In making its ruling, the Supreme Court reinstated the damages Faragher was initially awarded.

"I'm still waiting on my dollar," Faragher says. "The law-school diploma can come down, but that dollar stays up on the wall."

Despite her starring role in a precedent-setting sexual-harassment case--she's lecturing on it this week in Miami--Faragher didn't really follow the country's most notorious sexual-harassment case: Paula Jones's suit against Clinton. "I understand it was one incident, when ours was kind of a continual, day-in, day-out harassment," she says. "But I understand that if one incident was egregious enough, it constitutes sexual harassment."

And if that incident is egregious enough, a woman should report it. After that, she adds, "if you think you've been wronged and you think they're not taking appropriate action, file a suit."

The decision in Faragher v. City of Boca Raton wasn't the only sex-harassment case the Supreme Court decided last June 26. In its ruling for Burlington Industries, Inc. v. Ellerth, it determined that harassment did not have to result in tangible harm in order to be actionable. Both decisions, particularly Ellerth, improved the long-term chances for Jones's suit, then under appeal. (Clarence Thomas offered a dissent from both decisions.)

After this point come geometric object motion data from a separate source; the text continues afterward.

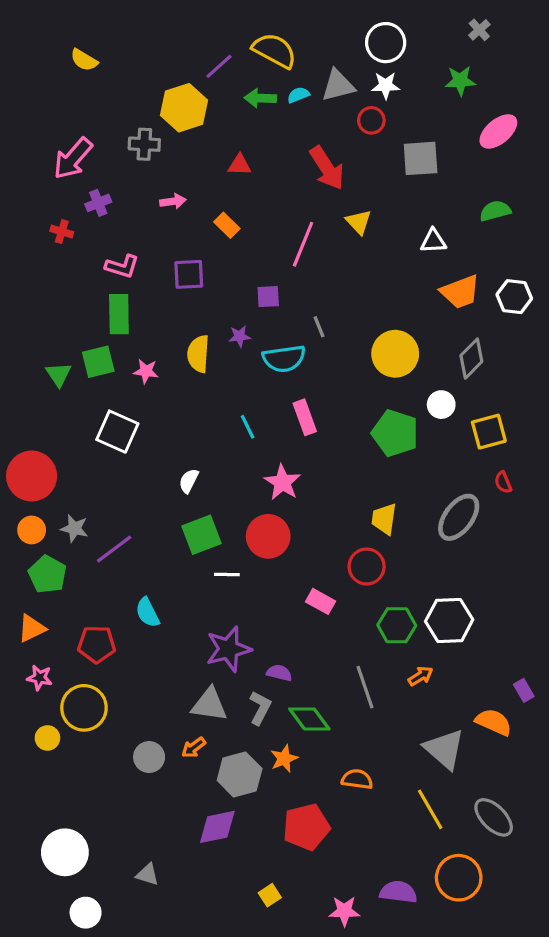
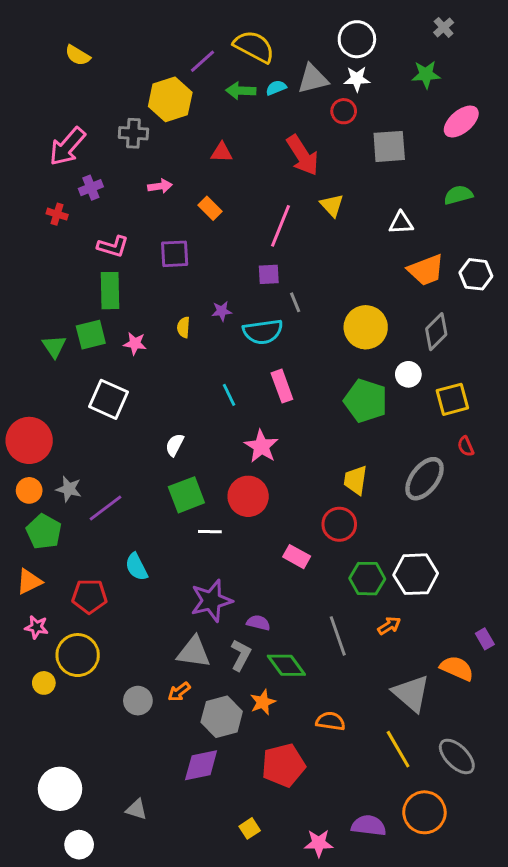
purple square: (268, 297) -> (269, 274), moved
yellow semicircle: (198, 354) -> (183, 327), size x0.6

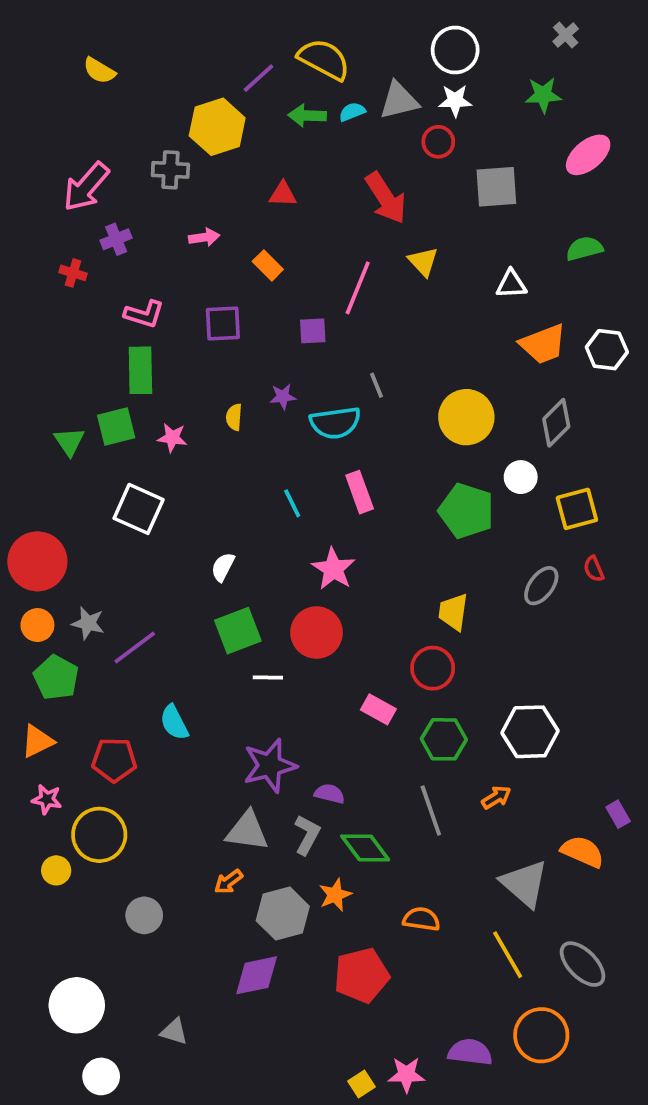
purple square: (269, 274) -> (313, 331), moved
gray ellipse: (424, 479) -> (541, 586), moved, size x0.7
green hexagon: (367, 579) -> (444, 739), moved
gray circle: (138, 701) -> (144, 915), moved
yellow square: (250, 828) -> (361, 1084), moved

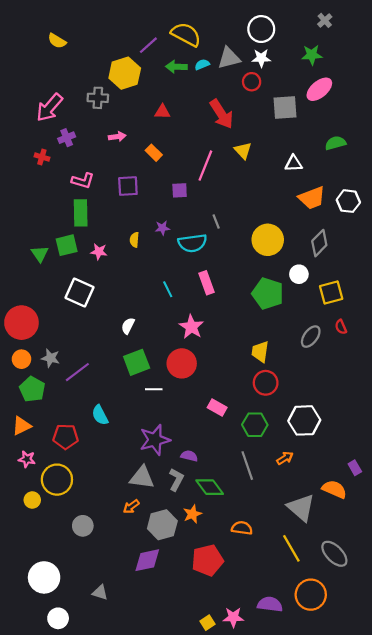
pink ellipse: (588, 155) -> (319, 89), moved
red circle: (433, 668) -> (266, 383), moved

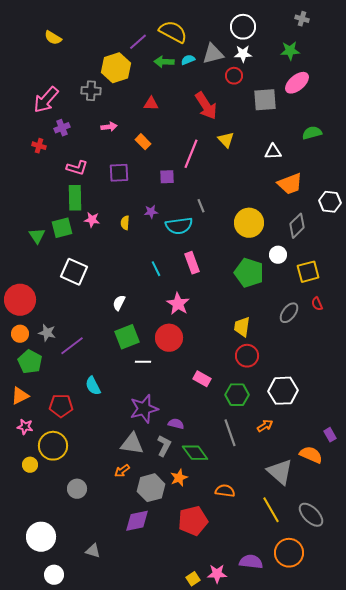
gray cross: (325, 20) -> (302, 19), turned -32
white hexagon: (348, 201) -> (330, 202), moved
pink star: (99, 252) -> (92, 220), moved

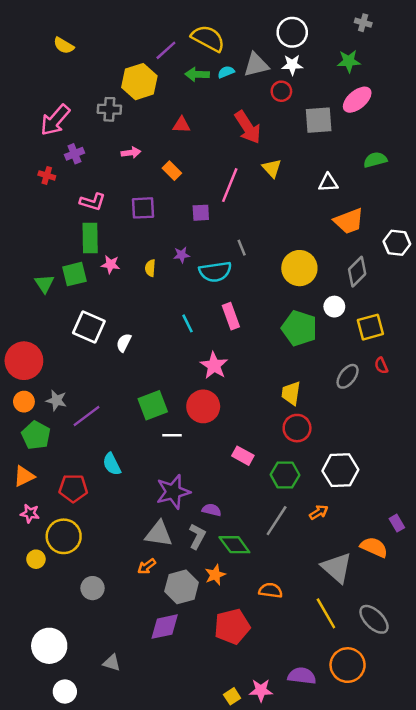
white semicircle: (119, 303) -> (124, 343), moved
gray line: (230, 433) -> (277, 521), turned 52

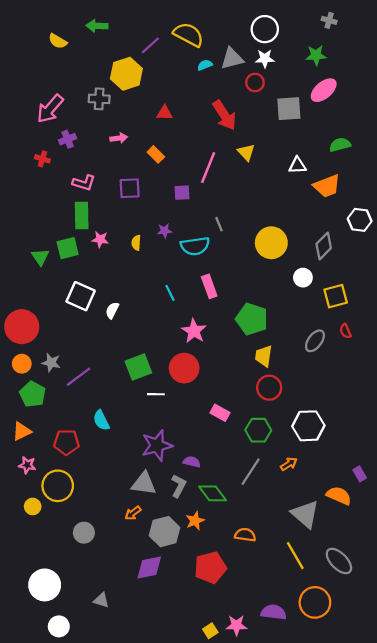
green arrow: (197, 74) -> (97, 26), moved
orange trapezoid: (349, 221) -> (327, 186), moved
green pentagon: (299, 328) -> (252, 319), moved

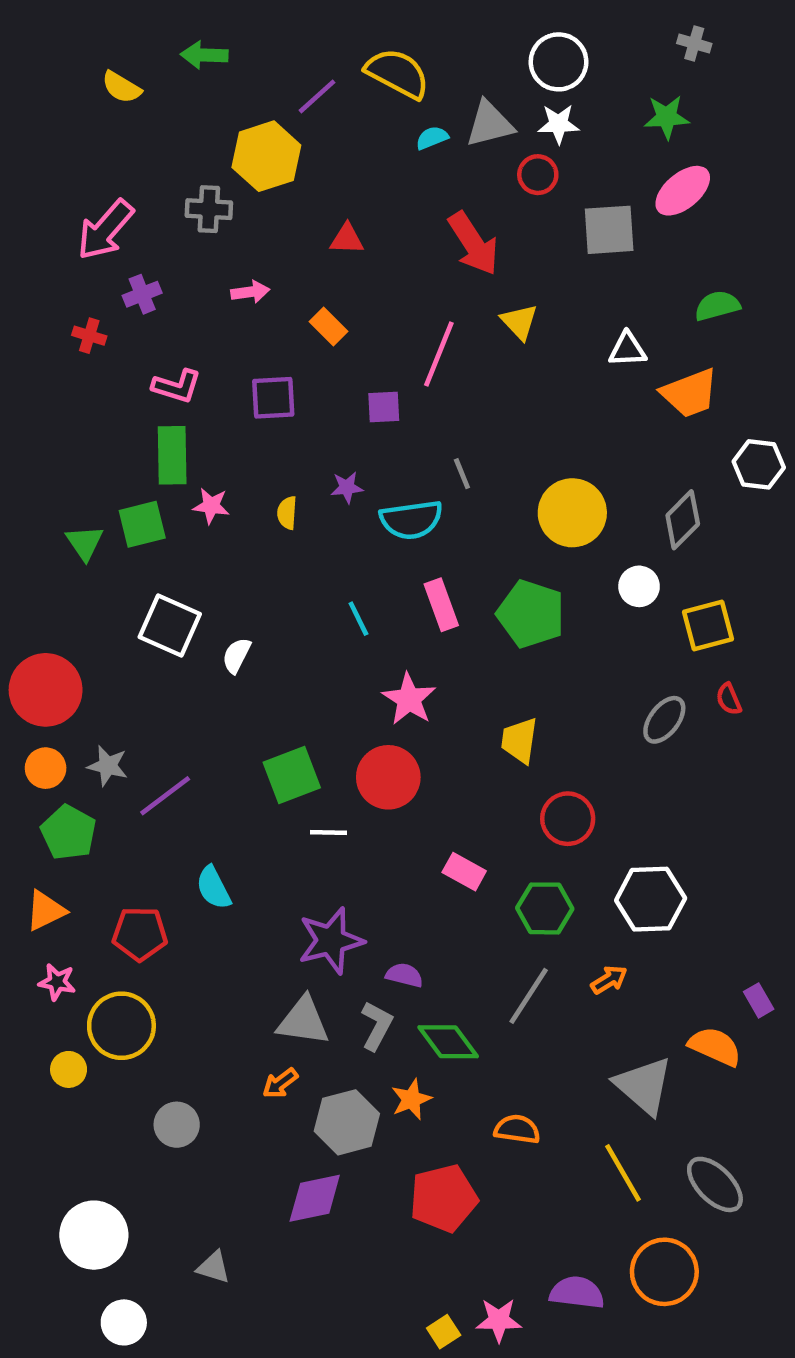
green pentagon: (252, 319) -> (531, 614), moved
yellow trapezoid: (264, 356) -> (519, 740), moved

Clinton, of course, wound up settling with Jones.
Faragher got her day in court. "It's really important--following through on what you believe in," says Faragher, who's now looking for a job in employment law, where she can put her experience to good use. "It's something that hangs over your head for years. But look at my case--boy, was it worth it.

"It will probably be the only time I'll ever be before the Supreme Court.